(Collection entries)
----

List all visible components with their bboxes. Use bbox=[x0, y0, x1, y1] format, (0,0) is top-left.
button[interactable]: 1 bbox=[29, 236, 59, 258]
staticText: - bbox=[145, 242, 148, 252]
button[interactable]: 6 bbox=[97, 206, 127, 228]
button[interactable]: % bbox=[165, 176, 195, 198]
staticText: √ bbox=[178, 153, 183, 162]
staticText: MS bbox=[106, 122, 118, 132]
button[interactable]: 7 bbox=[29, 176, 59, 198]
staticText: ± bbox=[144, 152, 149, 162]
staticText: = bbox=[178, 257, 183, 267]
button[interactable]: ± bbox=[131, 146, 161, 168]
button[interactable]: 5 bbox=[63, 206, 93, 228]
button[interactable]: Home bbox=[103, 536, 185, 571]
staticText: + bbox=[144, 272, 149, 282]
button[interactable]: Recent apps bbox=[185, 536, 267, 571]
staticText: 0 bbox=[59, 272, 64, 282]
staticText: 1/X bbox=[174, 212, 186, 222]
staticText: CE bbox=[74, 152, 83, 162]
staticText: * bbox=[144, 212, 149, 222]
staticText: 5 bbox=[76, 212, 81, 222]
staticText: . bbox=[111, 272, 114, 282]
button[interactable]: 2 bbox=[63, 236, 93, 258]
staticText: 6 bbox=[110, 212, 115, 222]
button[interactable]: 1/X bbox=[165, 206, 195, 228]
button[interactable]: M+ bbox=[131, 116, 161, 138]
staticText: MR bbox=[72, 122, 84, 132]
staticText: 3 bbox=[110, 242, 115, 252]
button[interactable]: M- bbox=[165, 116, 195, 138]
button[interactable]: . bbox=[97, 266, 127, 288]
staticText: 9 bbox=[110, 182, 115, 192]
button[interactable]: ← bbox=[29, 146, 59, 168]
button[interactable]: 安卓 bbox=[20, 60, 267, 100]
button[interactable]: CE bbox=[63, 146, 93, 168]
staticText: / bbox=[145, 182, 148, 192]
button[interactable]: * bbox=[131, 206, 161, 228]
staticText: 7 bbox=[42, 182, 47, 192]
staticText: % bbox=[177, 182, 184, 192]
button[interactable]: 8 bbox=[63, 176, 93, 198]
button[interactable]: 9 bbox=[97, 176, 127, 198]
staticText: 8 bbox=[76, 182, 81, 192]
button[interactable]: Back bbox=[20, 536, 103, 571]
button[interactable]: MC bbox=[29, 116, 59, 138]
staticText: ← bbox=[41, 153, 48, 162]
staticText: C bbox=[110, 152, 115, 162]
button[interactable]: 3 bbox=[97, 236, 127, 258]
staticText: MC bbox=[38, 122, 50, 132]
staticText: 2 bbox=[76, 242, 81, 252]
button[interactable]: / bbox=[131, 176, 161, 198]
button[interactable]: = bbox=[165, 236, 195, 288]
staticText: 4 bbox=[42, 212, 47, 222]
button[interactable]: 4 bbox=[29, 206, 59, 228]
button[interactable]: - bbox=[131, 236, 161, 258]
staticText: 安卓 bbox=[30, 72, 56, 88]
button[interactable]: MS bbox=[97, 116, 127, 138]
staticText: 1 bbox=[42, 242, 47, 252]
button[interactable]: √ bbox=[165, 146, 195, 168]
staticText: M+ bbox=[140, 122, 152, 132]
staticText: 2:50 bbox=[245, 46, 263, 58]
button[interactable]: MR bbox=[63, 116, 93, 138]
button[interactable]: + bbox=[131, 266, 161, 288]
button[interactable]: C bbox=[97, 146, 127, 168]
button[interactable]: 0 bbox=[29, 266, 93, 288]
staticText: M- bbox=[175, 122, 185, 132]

----

_YOUR OBJECTIVE_
Using the data above, repeat every line exactly.

_TASK ANSWER_
List all visible components with their bboxes. Use bbox=[x0, y0, x1, y1] format, (0,0) is top-left.
button[interactable]: 1 bbox=[29, 236, 59, 258]
staticText: - bbox=[145, 242, 148, 252]
button[interactable]: 6 bbox=[97, 206, 127, 228]
button[interactable]: % bbox=[165, 176, 195, 198]
staticText: √ bbox=[178, 153, 183, 162]
staticText: MS bbox=[106, 122, 118, 132]
button[interactable]: 7 bbox=[29, 176, 59, 198]
staticText: ± bbox=[144, 152, 149, 162]
staticText: = bbox=[178, 257, 183, 267]
button[interactable]: ± bbox=[131, 146, 161, 168]
button[interactable]: 5 bbox=[63, 206, 93, 228]
button[interactable]: Home bbox=[103, 536, 185, 571]
staticText: + bbox=[144, 272, 149, 282]
button[interactable]: Recent apps bbox=[185, 536, 267, 571]
staticText: 0 bbox=[59, 272, 64, 282]
staticText: 1/X bbox=[174, 212, 186, 222]
staticText: CE bbox=[74, 152, 83, 162]
staticText: * bbox=[144, 212, 149, 222]
staticText: 5 bbox=[76, 212, 81, 222]
staticText: . bbox=[111, 272, 114, 282]
button[interactable]: 2 bbox=[63, 236, 93, 258]
staticText: 6 bbox=[110, 212, 115, 222]
button[interactable]: 1/X bbox=[165, 206, 195, 228]
button[interactable]: M+ bbox=[131, 116, 161, 138]
staticText: MR bbox=[72, 122, 84, 132]
staticText: 3 bbox=[110, 242, 115, 252]
button[interactable]: M- bbox=[165, 116, 195, 138]
button[interactable]: . bbox=[97, 266, 127, 288]
staticText: 9 bbox=[110, 182, 115, 192]
button[interactable]: ← bbox=[29, 146, 59, 168]
button[interactable]: 安卓 bbox=[20, 60, 267, 100]
button[interactable]: CE bbox=[63, 146, 93, 168]
staticText: / bbox=[145, 182, 148, 192]
button[interactable]: * bbox=[131, 206, 161, 228]
staticText: 7 bbox=[42, 182, 47, 192]
staticText: % bbox=[177, 182, 184, 192]
button[interactable]: 8 bbox=[63, 176, 93, 198]
button[interactable]: 9 bbox=[97, 176, 127, 198]
staticText: 8 bbox=[76, 182, 81, 192]
button[interactable]: Back bbox=[20, 536, 103, 571]
button[interactable]: MC bbox=[29, 116, 59, 138]
staticText: ← bbox=[41, 153, 48, 162]
staticText: C bbox=[110, 152, 115, 162]
button[interactable]: 3 bbox=[97, 236, 127, 258]
staticText: MC bbox=[38, 122, 50, 132]
staticText: 2 bbox=[76, 242, 81, 252]
button[interactable]: / bbox=[131, 176, 161, 198]
button[interactable]: = bbox=[165, 236, 195, 288]
staticText: 4 bbox=[42, 212, 47, 222]
button[interactable]: 4 bbox=[29, 206, 59, 228]
button[interactable]: - bbox=[131, 236, 161, 258]
staticText: 安卓 bbox=[30, 72, 56, 88]
button[interactable]: MS bbox=[97, 116, 127, 138]
staticText: 1 bbox=[42, 242, 47, 252]
button[interactable]: √ bbox=[165, 146, 195, 168]
staticText: M+ bbox=[140, 122, 152, 132]
staticText: 2:50 bbox=[245, 46, 263, 58]
button[interactable]: MR bbox=[63, 116, 93, 138]
button[interactable]: + bbox=[131, 266, 161, 288]
button[interactable]: C bbox=[97, 146, 127, 168]
button[interactable]: 0 bbox=[29, 266, 93, 288]
staticText: M- bbox=[175, 122, 185, 132]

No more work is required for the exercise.